When the orchestra bought a new piano for its 50th anniversary season in 1995, Gutierrez, a friend of former music director Fabio Mechetti, selected the 9-foot Steinway concert grand at the company’s New York factory.
On Friday, Gutierrez will return to that piano to perform Prokofiev’s Piano Concerto No. 3 in the symphony’s opening concert of the 2004-05 season.
The concert will mark the official Opera House debut of Mechetti’s successor, Eckart Preu.
Preu has chosen music from two Russian ballets to frame the Prokofiev concerto, Glazunov’s “The Seasons” and Stravinsky’s “Firebird.”
“Gutierrez is a pianist I have heard so many good things about, and I know he is very popular here in Spokane,” Preu said in an interview earlier this month. “But I’ve never worked with him before. I know he will be an exciting soloist to start our season.”
Gutierrez grew up in Havana, began piano lessons with his mother when he was only a toddler and studied piano there with a pupil of the Spanish composer Joaquin Nin.
“My parents were, at first, supporters of Castro’s revolution,” he said in a telephone interview. “But after two years, they saw things becoming more and more oppressive and didn’t see any hope of that situation changing for the better. So we came to the United States, first through Colombia then to Miami and finally Los Angeles.”
In Los Angeles, Gutierrrez became a student of Sergei Tarnowsky, then nearly 90, who had been Vladimir Horowitz’s teacher in Russia. According to Harold Schoenberg’s biography of Horowitz, Tarnowsky, noted as a severe judge of pianists, called Gutierrez “the most phenomenal pianist talent he had encountered since the young Horowitz.”
Gutierrez later moved to New York, where he studied at the Juilliard School with Adele Marcus and William Masselos.
“I have been very lucky to have had really fine teachers,” the pianist said. “But as Rubinstein once said, ‘The best teacher is the tape recorder.’ I think that is something every young musician needs to learn. Recording makes you listen to yourself very closely.”
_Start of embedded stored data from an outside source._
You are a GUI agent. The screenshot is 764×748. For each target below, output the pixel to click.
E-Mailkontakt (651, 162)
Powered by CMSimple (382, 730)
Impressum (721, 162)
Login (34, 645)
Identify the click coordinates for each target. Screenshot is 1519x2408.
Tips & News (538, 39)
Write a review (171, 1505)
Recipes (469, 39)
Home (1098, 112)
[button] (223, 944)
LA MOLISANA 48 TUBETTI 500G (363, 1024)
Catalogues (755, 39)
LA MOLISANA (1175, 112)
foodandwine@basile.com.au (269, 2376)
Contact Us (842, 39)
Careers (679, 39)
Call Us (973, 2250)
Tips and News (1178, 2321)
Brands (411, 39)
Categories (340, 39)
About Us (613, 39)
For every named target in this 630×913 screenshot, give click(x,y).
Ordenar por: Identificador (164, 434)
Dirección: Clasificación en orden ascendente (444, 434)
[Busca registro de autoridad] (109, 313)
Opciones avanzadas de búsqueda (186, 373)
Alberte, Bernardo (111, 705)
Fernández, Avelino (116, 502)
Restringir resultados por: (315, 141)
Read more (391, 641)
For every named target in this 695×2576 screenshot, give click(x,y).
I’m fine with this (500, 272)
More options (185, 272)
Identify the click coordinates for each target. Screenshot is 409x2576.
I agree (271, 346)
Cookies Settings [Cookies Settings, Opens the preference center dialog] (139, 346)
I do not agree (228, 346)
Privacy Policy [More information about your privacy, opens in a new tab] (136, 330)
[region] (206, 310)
Gutierrez’s studio recordings include the virtuoso concertos by Brahms, Tchaikovsky, Rachmaninoff and Prokofiev. But his performing activities also include a lot of chamber music with such groups as the Guarnieri and Tokyo Quartets and performances of the Chamber Music Society of Lincoln Center.
And his concerts include new music by such composers such as William Schuman, Andre Previn and George Perle along with the standard repertoire.
Friday’s concert will be discussed today in the first of the symphony’s new “Classical Chats” at 12:15 p.m. in the council chambers at Spokane City Hall. The half-hour program, featuring Preu and Gutierrez in conversation with KPBX-FM music and arts director Verne Windham, will be broadcast on City Cable Channel 5.
The new series replaces the Lunch ‘n’ Learn programs presented in previous seasons at the downtown branch of the Spokane Public Library.
Preu will also discuss the music on Friday’s program as a part of the Gladys Brooks Pre-Concert Talks series in the Opera House auditorium that night at 7.
The 34-year-old Preu was selected earlier this year from a group of five finalists to succeed Mechetti as the symphony’s music director. Preu was born in Dresden, Germany, where he began his musical career as a chorister in the famous Dresden Domchor, and was educated at the University of Weimar, at the Paris Conservatory and at the Hartt School in New Haven, Conn.
He comes to Spokane from Virginia, where he was associate conductor of the Richmond Symphony.